Aim of the task =
Please output the entries below without altering a single character.

Exercise data =
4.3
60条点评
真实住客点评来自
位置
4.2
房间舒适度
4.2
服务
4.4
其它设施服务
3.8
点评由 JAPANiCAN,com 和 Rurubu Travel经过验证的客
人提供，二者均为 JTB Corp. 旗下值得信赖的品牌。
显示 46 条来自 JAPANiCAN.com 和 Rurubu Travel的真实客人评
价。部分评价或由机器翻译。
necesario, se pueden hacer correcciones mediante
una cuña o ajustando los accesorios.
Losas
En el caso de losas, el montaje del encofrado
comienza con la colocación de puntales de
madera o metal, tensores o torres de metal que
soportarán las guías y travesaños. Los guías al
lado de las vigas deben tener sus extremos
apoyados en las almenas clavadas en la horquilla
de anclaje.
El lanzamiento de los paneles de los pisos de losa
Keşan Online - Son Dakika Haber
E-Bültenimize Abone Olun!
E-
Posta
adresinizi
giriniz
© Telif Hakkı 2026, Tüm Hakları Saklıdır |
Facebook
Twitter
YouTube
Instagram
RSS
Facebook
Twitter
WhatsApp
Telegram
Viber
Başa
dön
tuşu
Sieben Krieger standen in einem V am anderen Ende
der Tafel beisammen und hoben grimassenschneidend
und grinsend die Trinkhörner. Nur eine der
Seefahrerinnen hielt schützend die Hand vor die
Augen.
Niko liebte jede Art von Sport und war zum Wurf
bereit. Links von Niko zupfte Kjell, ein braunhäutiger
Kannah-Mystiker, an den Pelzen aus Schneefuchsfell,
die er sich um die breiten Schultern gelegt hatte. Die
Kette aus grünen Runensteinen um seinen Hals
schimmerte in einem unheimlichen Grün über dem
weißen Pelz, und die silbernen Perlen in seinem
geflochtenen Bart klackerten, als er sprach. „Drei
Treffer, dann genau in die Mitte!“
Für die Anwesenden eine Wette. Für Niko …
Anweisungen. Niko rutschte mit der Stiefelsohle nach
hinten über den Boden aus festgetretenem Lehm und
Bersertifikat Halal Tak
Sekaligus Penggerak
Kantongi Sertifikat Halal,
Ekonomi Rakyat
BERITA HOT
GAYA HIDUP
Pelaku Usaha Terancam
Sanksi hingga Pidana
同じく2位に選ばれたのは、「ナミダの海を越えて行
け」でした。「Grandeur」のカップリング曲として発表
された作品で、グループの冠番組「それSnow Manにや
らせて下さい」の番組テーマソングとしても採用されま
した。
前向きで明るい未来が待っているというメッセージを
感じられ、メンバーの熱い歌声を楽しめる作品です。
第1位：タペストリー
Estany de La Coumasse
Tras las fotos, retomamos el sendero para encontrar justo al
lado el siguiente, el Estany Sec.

Response area =
4.3
60条点评
真实住客点评来自
位置
4.2
房间舒适度
4.2
服务
4.4
其它设施服务
3.8
点评由 JAPANiCAN,com 和 Rurubu Travel经过验证的客
人提供，二者均为 JTB Corp. 旗下值得信赖的品牌。
显示 46 条来自 JAPANiCAN.com 和 Rurubu Travel的真实客人评
价。部分评价或由机器翻译。
necesario, se pueden hacer correcciones mediante
una cuña o ajustando los accesorios.
Losas
En el caso de losas, el montaje del encofrado
comienza con la colocación de puntales de
madera o metal, tensores o torres de metal que
soportarán las guías y travesaños. Los guías al
lado de las vigas deben tener sus extremos
apoyados en las almenas clavadas en la horquilla
de anclaje.
El lanzamiento de los paneles de los pisos de losa
Keşan Online - Son Dakika Haber
E-Bültenimize Abone Olun!
E-
Posta
adresinizi
giriniz
© Telif Hakkı 2026, Tüm Hakları Saklıdır |
Facebook
Twitter
YouTube
Instagram
RSS
Facebook
Twitter
WhatsApp
Telegram
Viber
Başa
dön
tuşu
Sieben Krieger standen in einem V am anderen Ende
der Tafel beisammen und hoben grimassenschneidend
und grinsend die Trinkhörner. Nur eine der
Seefahrerinnen hielt schützend die Hand vor die
Augen.
Niko liebte jede Art von Sport und war zum Wurf
bereit. Links von Niko zupfte Kjell, ein braunhäutiger
Kannah-Mystiker, an den Pelzen aus Schneefuchsfell,
die er sich um die breiten Schultern gelegt hatte. Die
Kette aus grünen Runensteinen um seinen Hals
schimmerte in einem unheimlichen Grün über dem
weißen Pelz, und die silbernen Perlen in seinem
geflochtenen Bart klackerten, als er sprach. „Drei
Treffer, dann genau in die Mitte!“
Für die Anwesenden eine Wette. Für Niko …
Anweisungen. Niko rutschte mit der Stiefelsohle nach
hinten über den Boden aus festgetretenem Lehm und
Bersertifikat Halal Tak
Sekaligus Penggerak
Kantongi Sertifikat Halal,
Ekonomi Rakyat
BERITA HOT
GAYA HIDUP
Pelaku Usaha Terancam
Sanksi hingga Pidana
同じく2位に選ばれたのは、「ナミダの海を越えて行
け」でした。「Grandeur」のカップリング曲として発表
された作品で、グループの冠番組「それSnow Manにや
らせて下さい」の番組テーマソングとしても採用されま
した。
前向きで明るい未来が待っているというメッセージを
感じられ、メンバーの熱い歌声を楽しめる作品です。
第1位：タペストリー
Estany de La Coumasse
Tras las fotos, retomamos el sendero para encontrar justo al
lado el siguiente, el Estany Sec.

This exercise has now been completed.